▸ **What you will do**
Within the material below, filter for lines that hold the word "Dink".

▸ **Entries shown**
──────────
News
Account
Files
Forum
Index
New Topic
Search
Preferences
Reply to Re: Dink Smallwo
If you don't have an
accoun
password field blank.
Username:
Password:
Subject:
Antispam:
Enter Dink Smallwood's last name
──────────
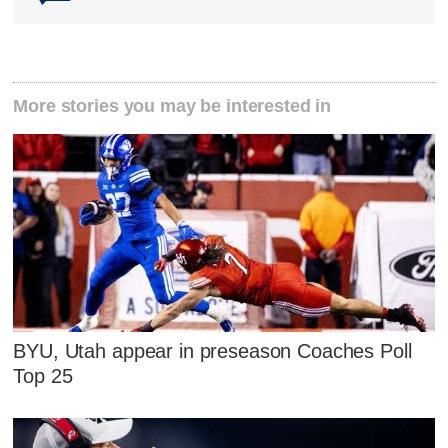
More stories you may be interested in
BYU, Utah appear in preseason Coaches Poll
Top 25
──────────
▸ **Expected output**
Reply to Re: Dink Smallwo
Enter Dink Smallwood's last name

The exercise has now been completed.